🎉 Accepted to EMNLP 2025 Findings!
Medical Multimodal Large Language Models (Med-MLLMs) have shown great promise in medical visual question answering (MedVQA). However, when deployed in low-resource settings where abundant labeled data are unavailable, existing Med-MLLMs commonly fail due to their medical reasoning capability bottlenecks: (i) the intrinsic reasoning bottleneck that ignores the details from the medical image; (ii) the extrinsic reasoning bottleneck that fails to incorporate specialized medical knowledge. To address those limitations, we propose AMANDA, a training-free agentic framework that performs medical knowledge augmentation via LLM agents.
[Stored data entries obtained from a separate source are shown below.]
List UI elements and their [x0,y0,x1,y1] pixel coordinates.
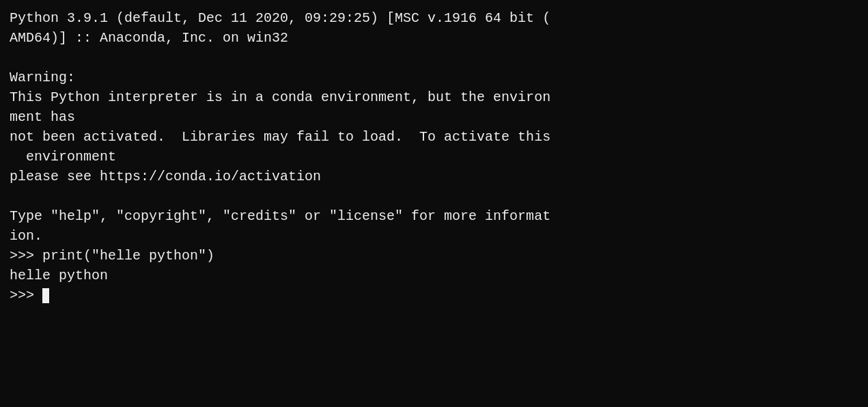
terminal-line: >>> print("helle python") [10,246,858,266]
terminal-line: AMD64)] :: Anaconda, Inc. on win32 [10,28,858,48]
terminal-line: environment [10,147,858,167]
terminal-line: Python 3.9.1 (default, Dec 11 2020, 09:2… [10,8,858,28]
terminal-line: ment has [10,107,858,127]
terminal-line: >>> [10,285,858,305]
terminal-line: please see https://conda.io/activation [10,167,858,186]
terminal-window[interactable]: Python 3.9.1 (default, Dec 11 2020, 09:2… [0,0,868,407]
terminal-line: Type "help", "copyright", "credits" or "… [10,206,858,226]
terminal-cursor [42,288,49,303]
terminal-line: not been activated. Libraries may fail t… [10,127,858,147]
terminal-blank-line [10,186,858,206]
terminal-line: ion. [10,226,858,246]
terminal-line: helle python [10,266,858,285]
terminal-line: This Python interpreter is in a conda en… [10,87,858,107]
terminal-line: Warning: [10,68,858,87]
terminal-blank-line [10,48,858,68]
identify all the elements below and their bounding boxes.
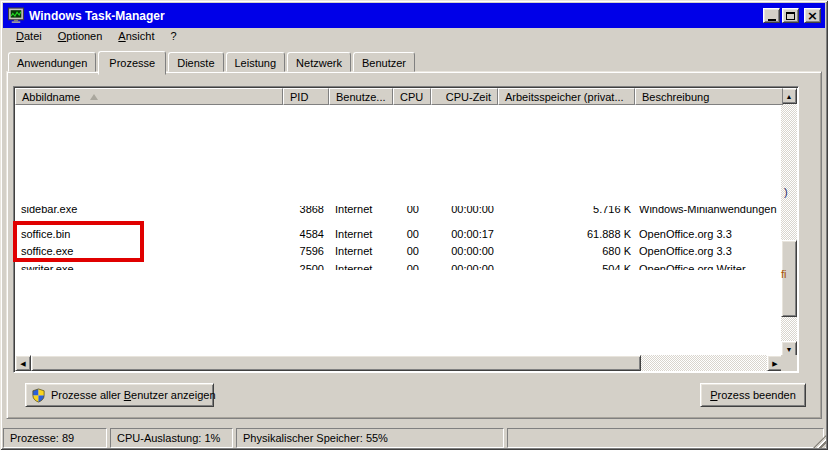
status-physical-memory: Physikalischer Speicher: 55%	[236, 428, 504, 448]
tab-leistung[interactable]: Leistung	[226, 52, 286, 72]
menu-optionen[interactable]: Optionen	[50, 28, 111, 46]
arrow-up-icon: ▲	[786, 93, 793, 100]
menu-datei[interactable]: Datei	[8, 28, 50, 46]
tab-benutzer[interactable]: Benutzer	[353, 52, 415, 72]
arrow-left-icon: ◀	[20, 360, 25, 367]
menubar: Datei Optionen Ansicht ?	[3, 28, 825, 46]
menu-ansicht[interactable]: Ansicht	[110, 28, 162, 46]
clipped-row-wrapper: swriter.exe 2500 Internet 00 00:00:00 50…	[15, 260, 783, 270]
show-all-processes-button[interactable]: Prozesse aller Benutzer anzeigen	[25, 383, 214, 407]
window-title: Windows Task-Manager	[29, 9, 761, 23]
arrow-down-icon: ▼	[786, 346, 793, 353]
show-all-processes-label: Prozesse aller Benutzer anzeigen	[51, 389, 216, 401]
menu-hilfe[interactable]: ?	[162, 28, 184, 46]
tabstrip: Anwendungen Prozesse Dienste Leistung Ne…	[8, 51, 417, 72]
status-empty-panel	[507, 428, 824, 448]
column-header-cpu-zeit[interactable]: CPU-Zeit	[431, 88, 498, 105]
maximize-icon	[786, 12, 795, 20]
process-list-body: sidebar.exe 3868 Internet 00 00:00:00 5.…	[15, 105, 783, 357]
table-row-swriter[interactable]: swriter.exe 2500 Internet 00 00:00:00 50…	[15, 260, 783, 270]
process-list: Abbildname PID Benutze... CPU CPU-Zeit A…	[13, 86, 799, 373]
column-header-arbeitsspeicher[interactable]: Arbeitsspeicher (privat...	[498, 88, 635, 105]
status-cpu-usage: CPU-Auslastung: 1%	[110, 428, 233, 448]
minimize-icon	[768, 19, 776, 21]
column-header-beschreibung[interactable]: Beschreibung	[635, 88, 783, 105]
column-header-benutzer[interactable]: Benutze...	[329, 88, 393, 105]
tab-prozesse[interactable]: Prozesse	[98, 51, 166, 75]
table-row-soffice-bin[interactable]: soffice.bin 4584 Internet 00 00:00:17 61…	[15, 225, 783, 242]
uac-shield-icon	[31, 388, 46, 403]
process-list-header: Abbildname PID Benutze... CPU CPU-Zeit A…	[15, 88, 783, 105]
scroll-up-button[interactable]: ▲	[781, 88, 797, 104]
end-process-label: Prozess beenden	[710, 389, 796, 401]
vertical-scrollbar[interactable]: ▲ ▼	[781, 88, 797, 357]
horizontal-scroll-thumb[interactable]	[31, 355, 641, 371]
horizontal-scrollbar[interactable]: ◀ ▶	[15, 355, 783, 371]
close-icon: ×	[807, 10, 818, 21]
tab-netzwerk[interactable]: Netzwerk	[287, 52, 351, 72]
minimize-button[interactable]	[763, 8, 780, 23]
table-row-sidebar[interactable]: sidebar.exe 3868 Internet 00 00:00:00 5.…	[15, 206, 783, 217]
task-manager-icon	[7, 7, 25, 24]
clipped-row-wrapper: sidebar.exe 3868 Internet 00 00:00:00 5.…	[15, 206, 783, 218]
end-process-button[interactable]: Prozess beenden	[700, 383, 806, 407]
scrollbar-corner	[781, 355, 797, 371]
status-processes: Prozesse: 89	[3, 428, 107, 448]
maximize-button[interactable]	[782, 8, 799, 23]
task-manager-window: Windows Task-Manager × Datei Optionen An…	[0, 0, 828, 450]
render-artifact: )	[784, 186, 788, 198]
close-button[interactable]: ×	[804, 8, 821, 23]
render-artifact: fi	[781, 268, 787, 280]
tab-dienste[interactable]: Dienste	[168, 52, 223, 72]
column-header-cpu[interactable]: CPU	[393, 88, 431, 105]
arrow-right-icon: ▶	[772, 360, 777, 367]
sort-ascending-icon	[90, 94, 98, 100]
table-row-soffice-exe[interactable]: soffice.exe 7596 Internet 00 00:00:00 68…	[15, 242, 783, 259]
scroll-left-button[interactable]: ◀	[15, 355, 31, 371]
tab-anwendungen[interactable]: Anwendungen	[8, 52, 96, 72]
titlebar[interactable]: Windows Task-Manager ×	[3, 3, 825, 28]
column-header-pid[interactable]: PID	[283, 88, 329, 105]
column-header-abbildname[interactable]: Abbildname	[15, 88, 283, 105]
Specifically, our intrinsic medical knowledge augmentation focuses on coarse-to-fine question decomposition for comprehensive diagnosis, while extrinsic medical knowledge augmentation grounds the reasoning process via biomedical knowledge graph retrieval. Extensive experiments across eight Med-VQA benchmarks demonstrate substantial improvements in both zero-shot and few-shot Med-VQA settings.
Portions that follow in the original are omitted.